===== RECORDS SHOWN =====
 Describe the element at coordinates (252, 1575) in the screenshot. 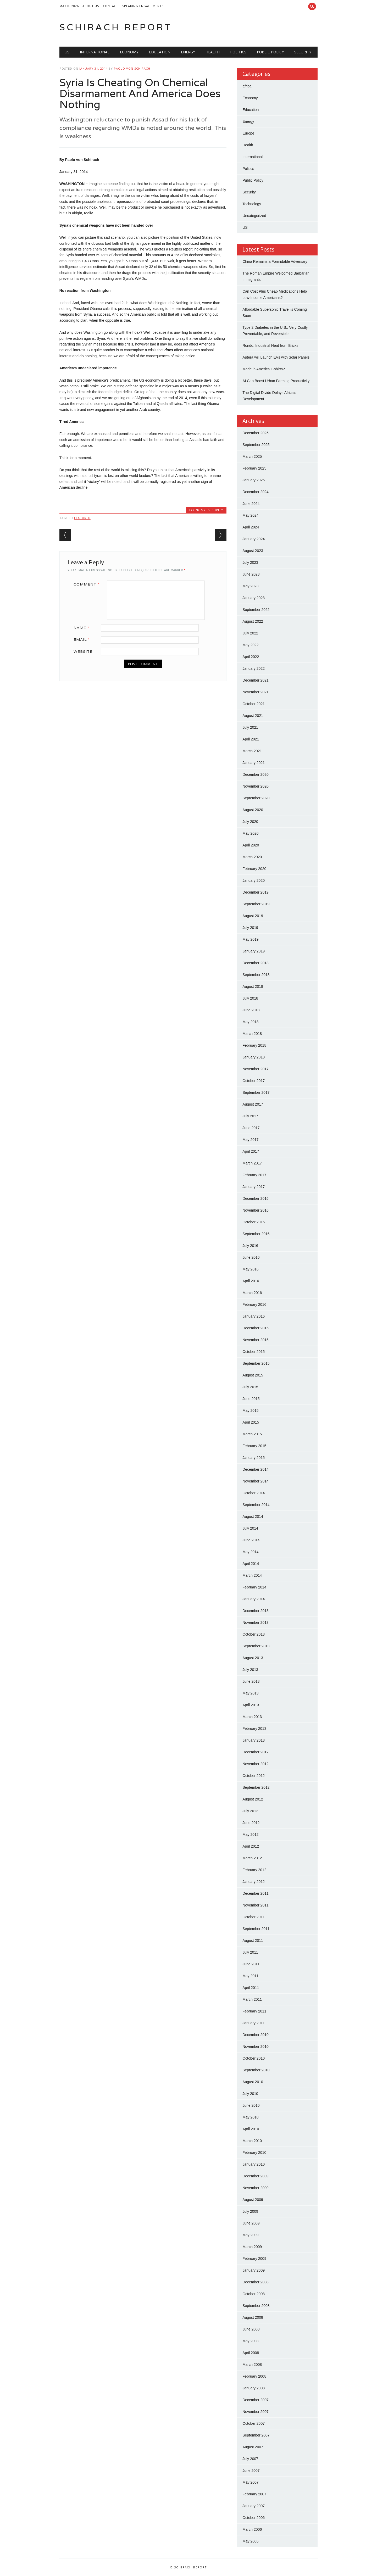

I see `March 2014` at that location.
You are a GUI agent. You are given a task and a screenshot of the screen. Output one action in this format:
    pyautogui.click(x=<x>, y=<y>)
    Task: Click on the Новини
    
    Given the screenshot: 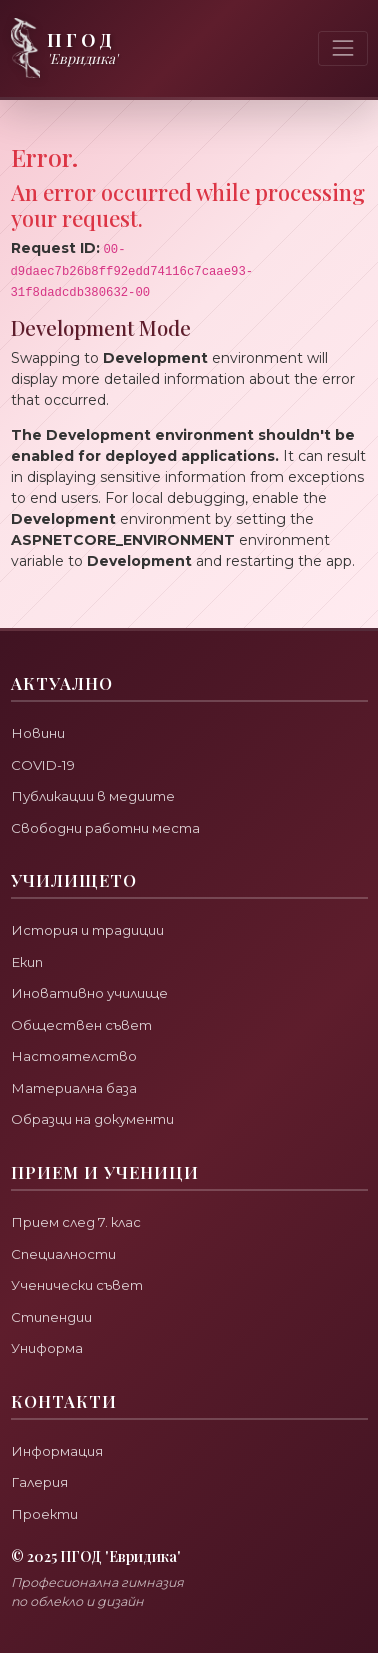 What is the action you would take?
    pyautogui.click(x=38, y=733)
=====
**WHAT NEEDS TO BE DONE:** When pictures appear in the records above, leave them out and reproduce exactly each line from the first through the line containing "Task: Click on the Новини", both included.

**WRITTEN ANSWER:**
 Describe the element at coordinates (252, 1575) in the screenshot. 

I see `March 2014` at that location.
You are a GUI agent. You are given a task and a screenshot of the screen. Output one action in this format:
    pyautogui.click(x=<x>, y=<y>)
    Task: Click on the Новини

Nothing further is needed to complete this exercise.